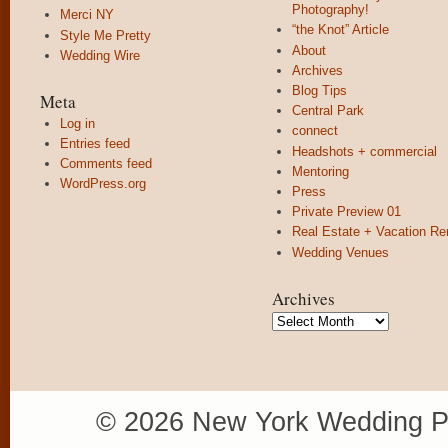
Photography!
Merci NY
“the Knot” Article
Style Me Pretty
About
Wedding Wire
Archives
Blog Tips
Meta
Central Park
Log in
connect
Entries feed
Headshots + commercial
Comments feed
Mentoring
WordPress.org
Press
Private Preview 01
Real Estate + Vacation Re
Wedding Venues
Archives
Archives
© 2026 New York Wedding P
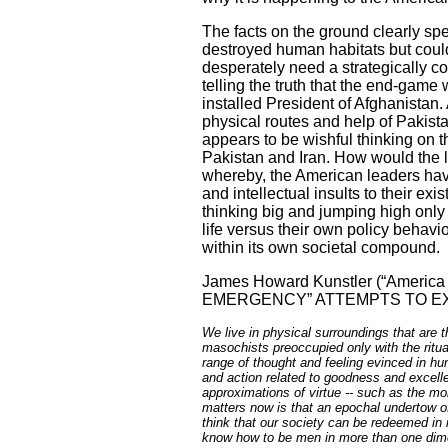
The facts on the ground clearly spe
destroyed human habitats but could
desperately need a strategically c
telling the truth that the end-game
installed President of Afghanistan.
physical routes and help of
Pakist
appears to be wishful thinking on t
Pakistan
and
Iran
. How would the l
whereby, the American leaders hav
and intellectual insults to their ex
thinking big and jumping high only
life versus their own policy behavi
within its own societal compound.
James Howard Kunstler (“
America
EMERGENCY” ATTEMPTS TO EX
We live in physical surroundings that are 
masochists preoccupied only with the ritual
range of thought and feeling evinced in hu
and action related to goodness and excell
approximations of virtue -- such as the 
matters now is that an epochal undertow of 
think that our society can be redeemed in 
know how to be men in more than one dimen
──────────────────────────────
Exercise directions :: The lines to output run from the one containing "installed President of Afghanistan." to the last line of the entries; give them back exactly.

Answer to the problem ::
installed President of Afghanistan.
physical routes and help of
Pakist
appears to be wishful thinking on t
Pakistan
and
Iran
. How would the l
whereby, the American leaders hav
and intellectual insults to their ex
thinking big and jumping high only
life versus their own policy behavi
within its own societal compound.
James Howard Kunstler (“
America
EMERGENCY” ATTEMPTS TO EX
We live in physical surroundings that are 
masochists preoccupied only with the ritual
range of thought and feeling evinced in hu
and action related to goodness and excell
approximations of virtue -- such as the 
matters now is that an epochal undertow of 
think that our society can be redeemed in 
know how to be men in more than one dimen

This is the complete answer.